Scan the entries below for the word "открыты" and copy every line in which it occurs.
++++++++++
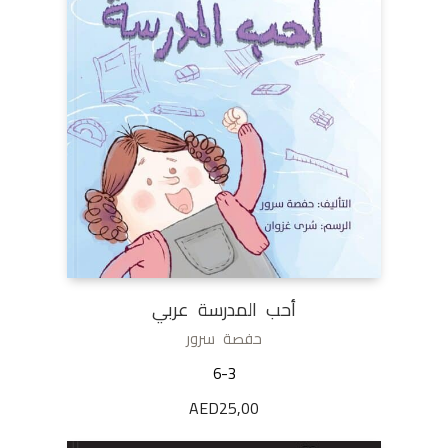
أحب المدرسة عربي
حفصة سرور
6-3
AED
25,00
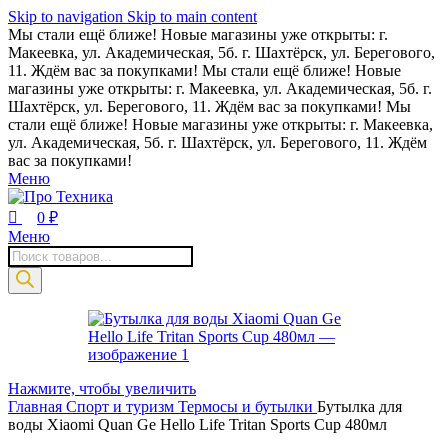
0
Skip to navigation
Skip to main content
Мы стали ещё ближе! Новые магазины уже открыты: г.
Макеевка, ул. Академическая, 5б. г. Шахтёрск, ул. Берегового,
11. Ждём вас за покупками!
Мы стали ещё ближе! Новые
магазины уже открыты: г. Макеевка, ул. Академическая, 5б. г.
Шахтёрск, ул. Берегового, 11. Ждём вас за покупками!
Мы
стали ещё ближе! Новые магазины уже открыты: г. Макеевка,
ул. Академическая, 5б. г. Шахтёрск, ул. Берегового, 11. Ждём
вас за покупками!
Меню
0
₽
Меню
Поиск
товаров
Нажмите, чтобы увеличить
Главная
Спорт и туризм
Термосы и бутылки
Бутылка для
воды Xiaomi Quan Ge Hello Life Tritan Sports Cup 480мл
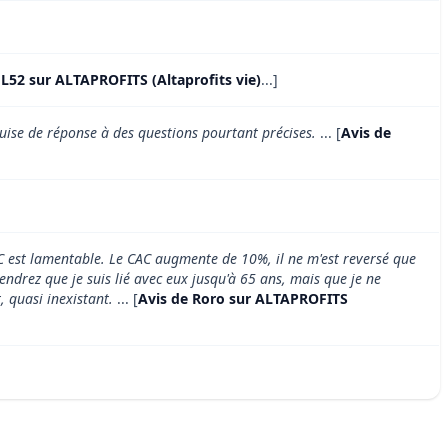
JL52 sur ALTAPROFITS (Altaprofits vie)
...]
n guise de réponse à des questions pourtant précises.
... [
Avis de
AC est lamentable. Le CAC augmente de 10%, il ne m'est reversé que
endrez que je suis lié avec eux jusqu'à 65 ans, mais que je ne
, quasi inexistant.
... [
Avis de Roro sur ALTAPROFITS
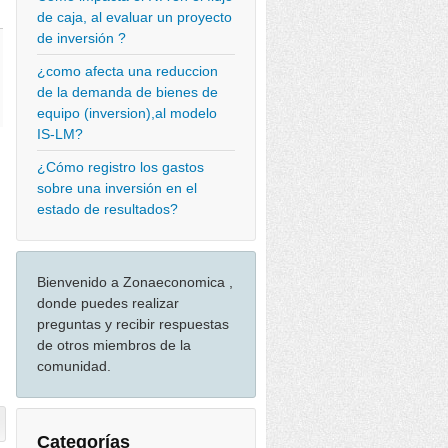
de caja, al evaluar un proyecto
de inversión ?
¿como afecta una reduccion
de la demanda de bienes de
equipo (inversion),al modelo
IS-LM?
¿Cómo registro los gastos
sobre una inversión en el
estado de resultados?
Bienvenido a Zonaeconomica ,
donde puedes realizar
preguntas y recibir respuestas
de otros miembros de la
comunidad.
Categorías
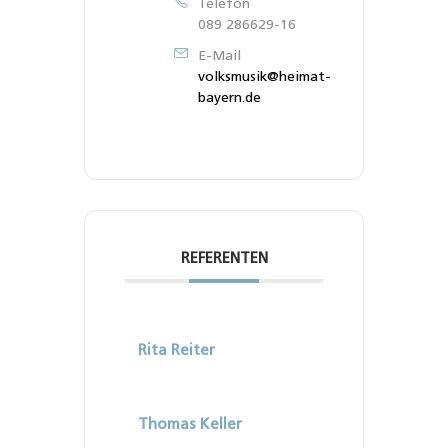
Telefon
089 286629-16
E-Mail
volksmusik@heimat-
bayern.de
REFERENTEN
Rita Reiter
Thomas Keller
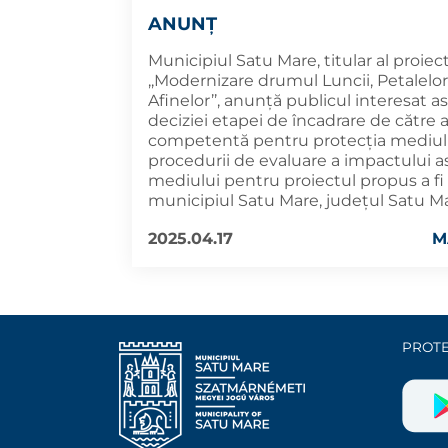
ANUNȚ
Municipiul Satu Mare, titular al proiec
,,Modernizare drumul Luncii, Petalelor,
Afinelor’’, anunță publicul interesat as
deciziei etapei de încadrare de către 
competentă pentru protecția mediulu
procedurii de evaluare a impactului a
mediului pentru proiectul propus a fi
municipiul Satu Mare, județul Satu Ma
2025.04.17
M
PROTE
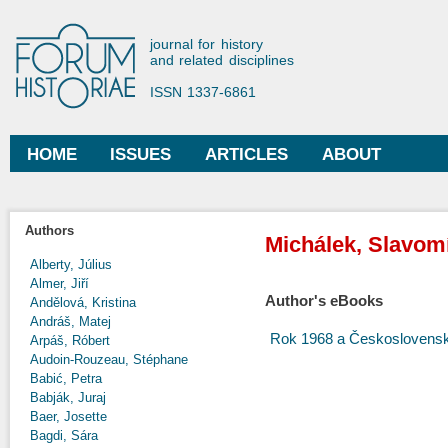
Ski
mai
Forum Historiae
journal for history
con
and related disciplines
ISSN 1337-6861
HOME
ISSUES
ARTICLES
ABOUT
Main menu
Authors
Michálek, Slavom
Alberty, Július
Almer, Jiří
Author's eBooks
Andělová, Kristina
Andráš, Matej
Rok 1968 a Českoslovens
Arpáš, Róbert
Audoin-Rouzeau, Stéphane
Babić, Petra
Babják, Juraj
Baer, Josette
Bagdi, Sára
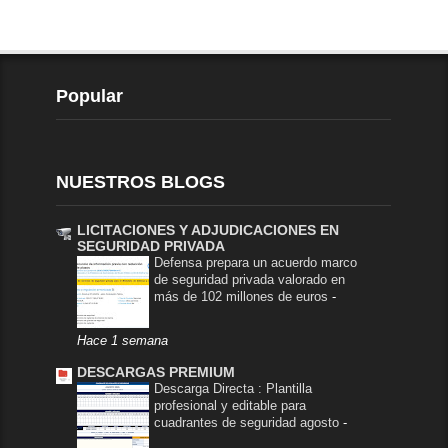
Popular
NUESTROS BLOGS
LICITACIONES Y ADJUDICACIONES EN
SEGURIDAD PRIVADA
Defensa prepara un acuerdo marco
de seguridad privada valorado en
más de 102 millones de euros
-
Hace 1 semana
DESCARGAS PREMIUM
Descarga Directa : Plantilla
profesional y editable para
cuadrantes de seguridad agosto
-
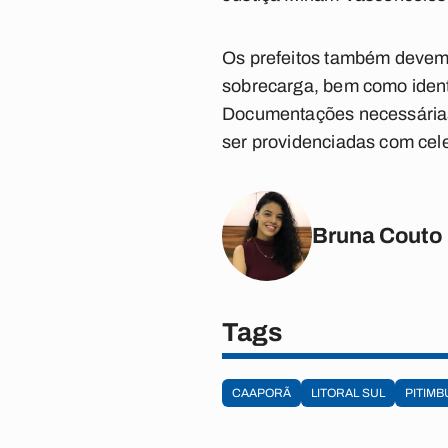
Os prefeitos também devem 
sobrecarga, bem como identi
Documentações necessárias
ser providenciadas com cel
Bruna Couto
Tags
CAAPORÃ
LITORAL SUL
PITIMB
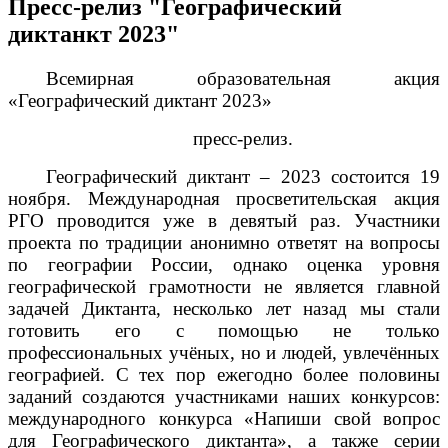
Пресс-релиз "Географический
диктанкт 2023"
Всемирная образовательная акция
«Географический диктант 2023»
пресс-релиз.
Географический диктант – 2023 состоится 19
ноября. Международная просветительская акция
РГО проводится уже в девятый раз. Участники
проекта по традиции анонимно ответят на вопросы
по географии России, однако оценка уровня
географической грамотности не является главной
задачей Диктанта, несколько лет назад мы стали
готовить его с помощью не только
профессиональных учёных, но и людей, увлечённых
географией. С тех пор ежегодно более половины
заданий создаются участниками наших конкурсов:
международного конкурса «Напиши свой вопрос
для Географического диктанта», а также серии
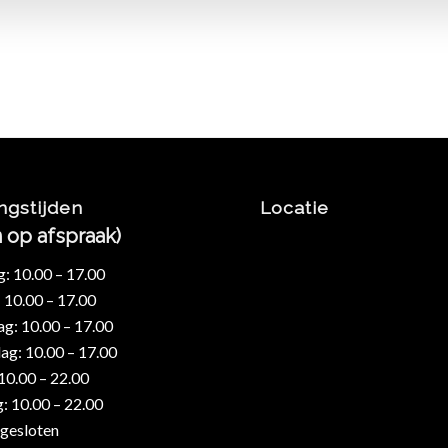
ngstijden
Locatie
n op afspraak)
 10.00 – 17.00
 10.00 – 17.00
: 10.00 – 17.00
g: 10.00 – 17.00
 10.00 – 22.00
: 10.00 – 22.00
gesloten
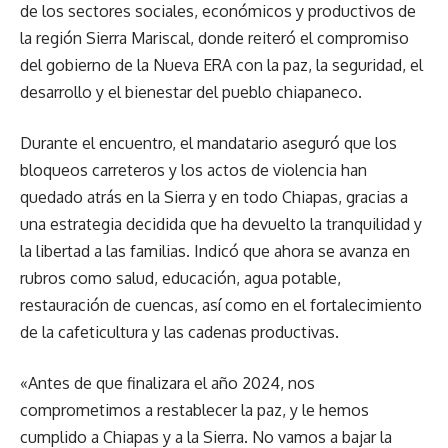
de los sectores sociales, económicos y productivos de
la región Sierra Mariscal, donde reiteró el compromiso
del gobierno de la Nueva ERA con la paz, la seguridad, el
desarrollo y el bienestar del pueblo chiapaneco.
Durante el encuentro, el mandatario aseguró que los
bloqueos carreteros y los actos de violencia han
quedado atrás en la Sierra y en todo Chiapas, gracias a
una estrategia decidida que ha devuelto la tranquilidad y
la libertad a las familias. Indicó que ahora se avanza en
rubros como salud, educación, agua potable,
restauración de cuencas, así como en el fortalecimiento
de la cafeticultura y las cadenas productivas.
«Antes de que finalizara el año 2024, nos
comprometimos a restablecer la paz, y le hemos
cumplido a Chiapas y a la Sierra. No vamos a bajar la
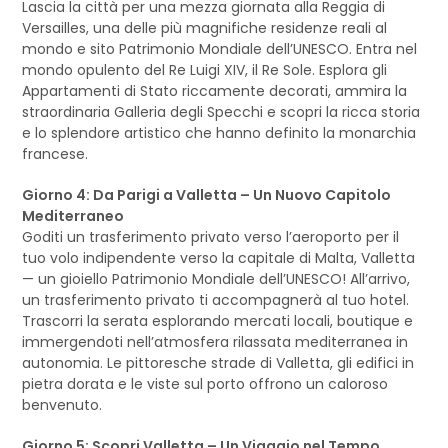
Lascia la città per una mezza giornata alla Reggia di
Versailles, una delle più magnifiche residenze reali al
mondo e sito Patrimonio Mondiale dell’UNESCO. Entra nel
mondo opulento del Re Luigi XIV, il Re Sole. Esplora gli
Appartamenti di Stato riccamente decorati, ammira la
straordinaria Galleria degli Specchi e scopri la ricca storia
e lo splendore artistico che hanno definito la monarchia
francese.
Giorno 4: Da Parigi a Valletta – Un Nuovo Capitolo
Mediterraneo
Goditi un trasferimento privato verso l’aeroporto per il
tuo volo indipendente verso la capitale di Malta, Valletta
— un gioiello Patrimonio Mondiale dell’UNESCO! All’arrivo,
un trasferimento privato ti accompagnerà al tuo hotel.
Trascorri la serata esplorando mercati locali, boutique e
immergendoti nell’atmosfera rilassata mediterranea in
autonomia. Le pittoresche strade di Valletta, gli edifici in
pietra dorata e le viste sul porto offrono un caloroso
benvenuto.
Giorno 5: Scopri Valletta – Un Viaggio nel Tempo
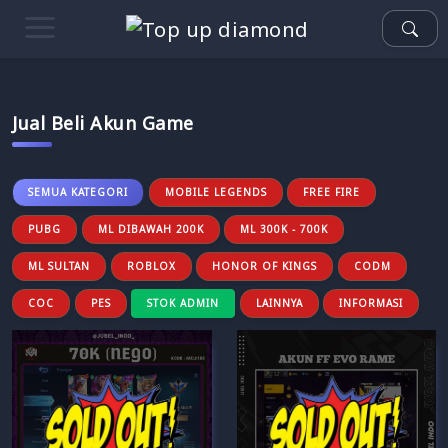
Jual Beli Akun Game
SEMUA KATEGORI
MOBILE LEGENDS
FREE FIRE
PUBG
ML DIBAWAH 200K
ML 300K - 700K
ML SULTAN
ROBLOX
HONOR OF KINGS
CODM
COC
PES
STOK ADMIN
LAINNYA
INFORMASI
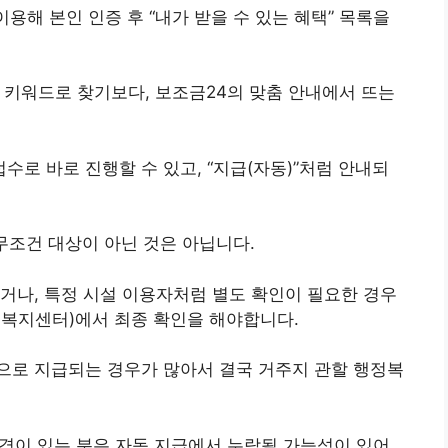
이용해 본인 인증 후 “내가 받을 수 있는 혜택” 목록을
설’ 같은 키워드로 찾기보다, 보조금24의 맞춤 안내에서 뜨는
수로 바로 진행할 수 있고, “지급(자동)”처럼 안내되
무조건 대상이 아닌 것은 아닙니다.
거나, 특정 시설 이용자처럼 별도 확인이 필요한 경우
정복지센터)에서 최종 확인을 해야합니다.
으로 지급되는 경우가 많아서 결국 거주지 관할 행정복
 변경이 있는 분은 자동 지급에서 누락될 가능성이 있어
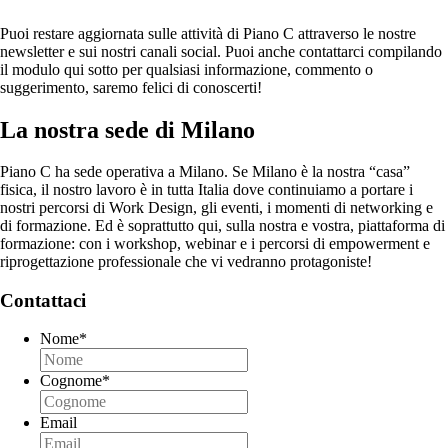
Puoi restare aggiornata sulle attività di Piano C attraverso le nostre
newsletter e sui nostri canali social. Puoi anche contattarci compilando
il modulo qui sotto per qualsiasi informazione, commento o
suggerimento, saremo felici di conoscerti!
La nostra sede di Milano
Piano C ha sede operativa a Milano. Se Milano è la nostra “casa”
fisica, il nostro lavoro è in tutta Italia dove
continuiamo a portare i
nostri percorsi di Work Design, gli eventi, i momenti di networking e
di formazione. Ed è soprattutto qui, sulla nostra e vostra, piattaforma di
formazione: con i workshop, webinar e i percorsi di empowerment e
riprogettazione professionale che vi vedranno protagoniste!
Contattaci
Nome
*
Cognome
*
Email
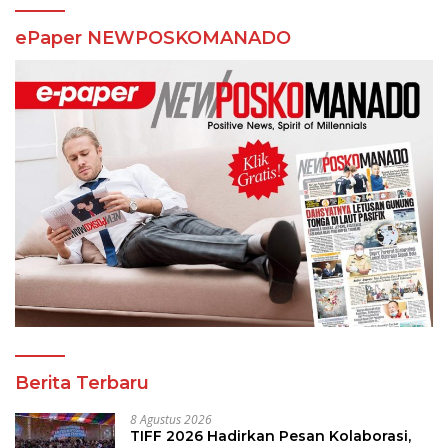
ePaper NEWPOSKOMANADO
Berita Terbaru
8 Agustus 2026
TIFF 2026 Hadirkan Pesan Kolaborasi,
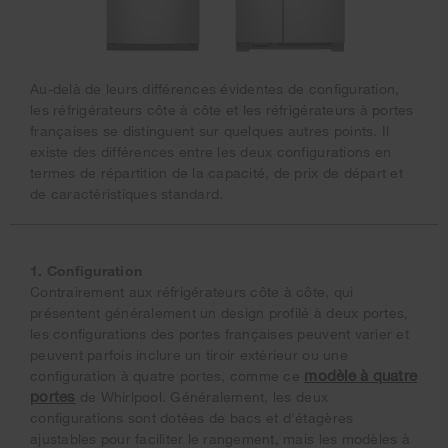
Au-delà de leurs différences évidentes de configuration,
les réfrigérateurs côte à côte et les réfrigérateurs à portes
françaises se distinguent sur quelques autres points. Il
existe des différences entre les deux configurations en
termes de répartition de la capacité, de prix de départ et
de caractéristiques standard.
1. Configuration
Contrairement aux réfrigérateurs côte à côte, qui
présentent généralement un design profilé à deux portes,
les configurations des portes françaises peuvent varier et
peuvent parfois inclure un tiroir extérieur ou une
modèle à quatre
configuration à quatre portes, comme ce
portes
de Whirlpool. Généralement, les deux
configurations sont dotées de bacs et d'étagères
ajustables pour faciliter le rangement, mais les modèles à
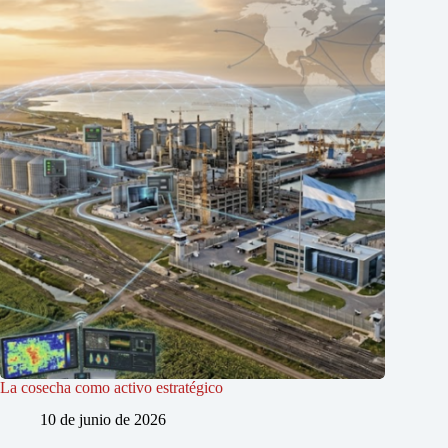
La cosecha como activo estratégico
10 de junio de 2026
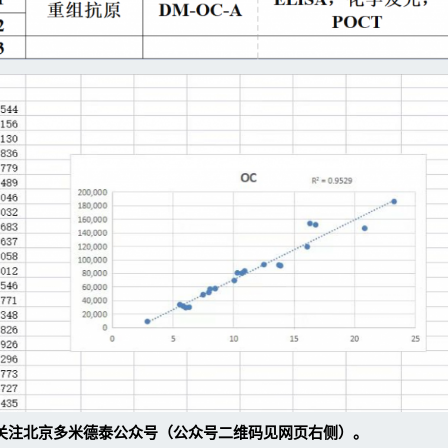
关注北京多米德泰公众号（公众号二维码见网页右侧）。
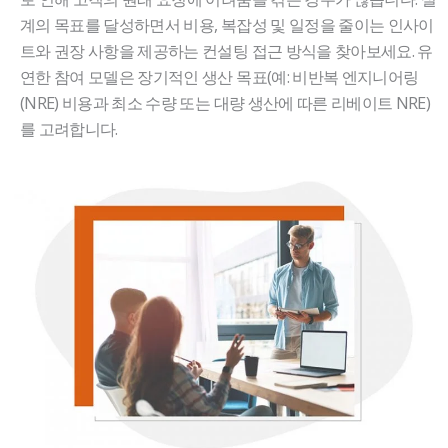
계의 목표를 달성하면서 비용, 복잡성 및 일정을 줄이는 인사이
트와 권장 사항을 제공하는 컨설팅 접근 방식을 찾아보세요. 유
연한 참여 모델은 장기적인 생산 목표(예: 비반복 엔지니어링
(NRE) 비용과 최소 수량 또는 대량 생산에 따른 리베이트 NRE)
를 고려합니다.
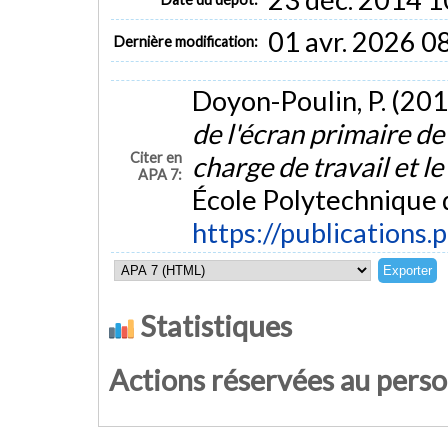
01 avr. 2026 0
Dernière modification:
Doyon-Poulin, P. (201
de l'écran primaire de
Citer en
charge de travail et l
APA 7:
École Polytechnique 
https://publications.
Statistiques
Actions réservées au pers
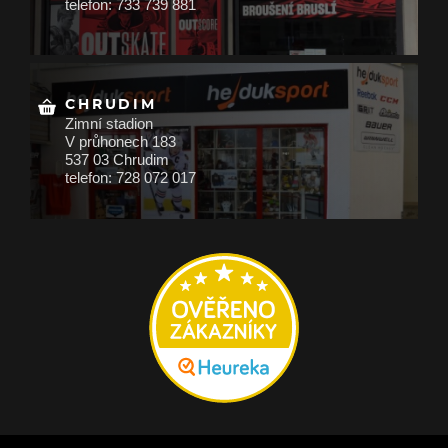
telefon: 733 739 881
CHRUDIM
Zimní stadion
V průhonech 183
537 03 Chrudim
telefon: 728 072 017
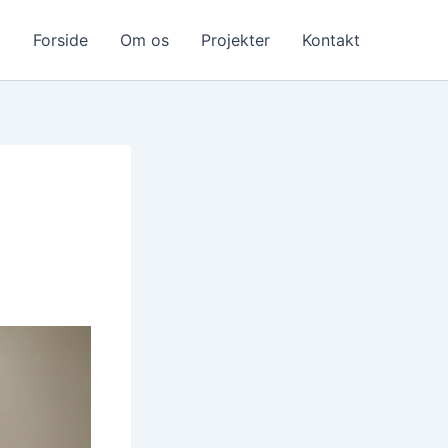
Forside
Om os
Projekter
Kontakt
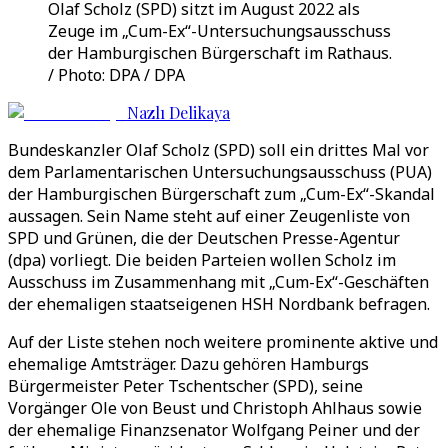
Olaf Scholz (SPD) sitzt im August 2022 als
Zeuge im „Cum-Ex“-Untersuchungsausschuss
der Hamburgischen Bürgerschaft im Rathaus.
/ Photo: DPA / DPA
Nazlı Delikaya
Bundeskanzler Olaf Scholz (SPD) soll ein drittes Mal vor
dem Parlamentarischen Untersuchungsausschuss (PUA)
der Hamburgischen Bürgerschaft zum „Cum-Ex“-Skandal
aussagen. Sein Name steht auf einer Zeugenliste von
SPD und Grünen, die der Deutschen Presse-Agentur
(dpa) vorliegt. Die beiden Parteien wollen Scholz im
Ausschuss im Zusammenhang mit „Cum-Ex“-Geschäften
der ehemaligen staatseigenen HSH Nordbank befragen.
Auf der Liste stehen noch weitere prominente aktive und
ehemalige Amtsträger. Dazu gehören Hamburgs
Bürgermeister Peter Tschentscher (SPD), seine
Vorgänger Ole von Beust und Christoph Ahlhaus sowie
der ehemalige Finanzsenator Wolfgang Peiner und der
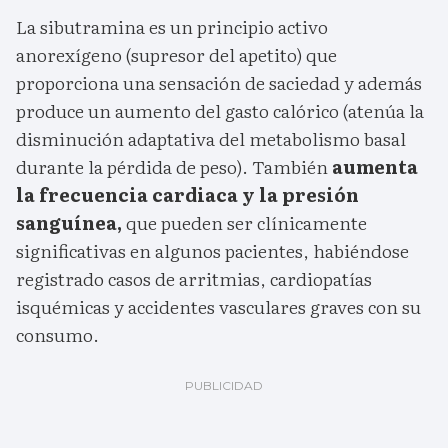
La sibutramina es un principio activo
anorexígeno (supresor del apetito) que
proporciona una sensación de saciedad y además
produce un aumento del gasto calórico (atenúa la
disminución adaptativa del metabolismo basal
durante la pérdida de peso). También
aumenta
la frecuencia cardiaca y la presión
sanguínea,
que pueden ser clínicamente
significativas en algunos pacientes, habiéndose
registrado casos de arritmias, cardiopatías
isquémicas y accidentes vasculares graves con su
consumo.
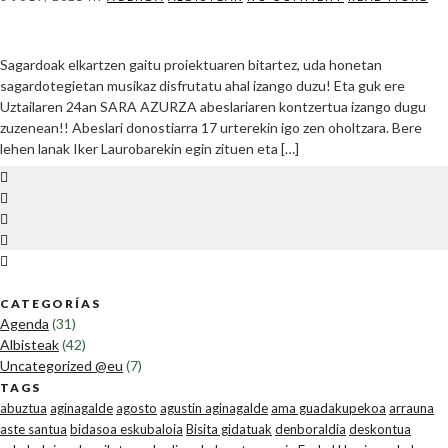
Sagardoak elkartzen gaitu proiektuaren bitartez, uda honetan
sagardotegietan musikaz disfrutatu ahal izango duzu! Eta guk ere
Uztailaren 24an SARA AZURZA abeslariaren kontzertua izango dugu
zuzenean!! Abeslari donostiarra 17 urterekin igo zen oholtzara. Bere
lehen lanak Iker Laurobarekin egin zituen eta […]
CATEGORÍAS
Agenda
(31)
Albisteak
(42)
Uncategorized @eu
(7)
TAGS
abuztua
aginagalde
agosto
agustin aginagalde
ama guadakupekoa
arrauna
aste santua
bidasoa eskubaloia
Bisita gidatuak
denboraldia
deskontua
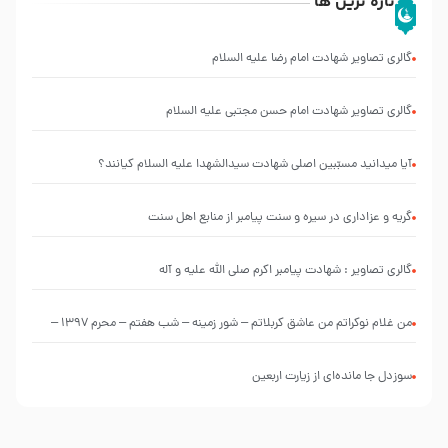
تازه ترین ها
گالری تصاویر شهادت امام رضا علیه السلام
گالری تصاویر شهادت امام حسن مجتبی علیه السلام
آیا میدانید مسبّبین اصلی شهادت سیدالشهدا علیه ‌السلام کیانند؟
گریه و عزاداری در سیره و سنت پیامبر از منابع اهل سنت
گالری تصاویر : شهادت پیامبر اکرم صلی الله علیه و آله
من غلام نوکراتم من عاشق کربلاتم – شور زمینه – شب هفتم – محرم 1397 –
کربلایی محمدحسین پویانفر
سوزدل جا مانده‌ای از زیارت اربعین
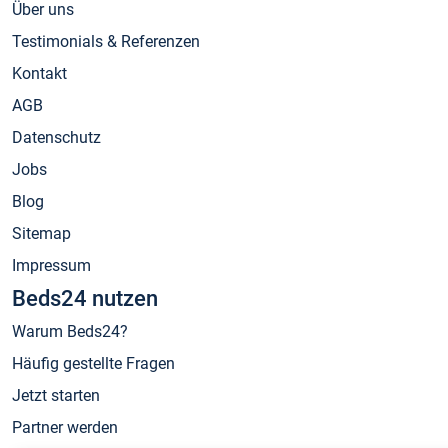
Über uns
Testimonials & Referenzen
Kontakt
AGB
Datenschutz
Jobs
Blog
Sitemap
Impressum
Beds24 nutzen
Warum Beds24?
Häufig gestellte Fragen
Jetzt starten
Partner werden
++++++++++
= ANSWER TO THIS TASK =
Мы стали ещё ближе! Новые магазины уже открыты: г.
магазины уже открыты: г. Макеевка, ул. Академическая, 5б. г.
стали ещё ближе! Новые магазины уже открыты: г. Макеевка,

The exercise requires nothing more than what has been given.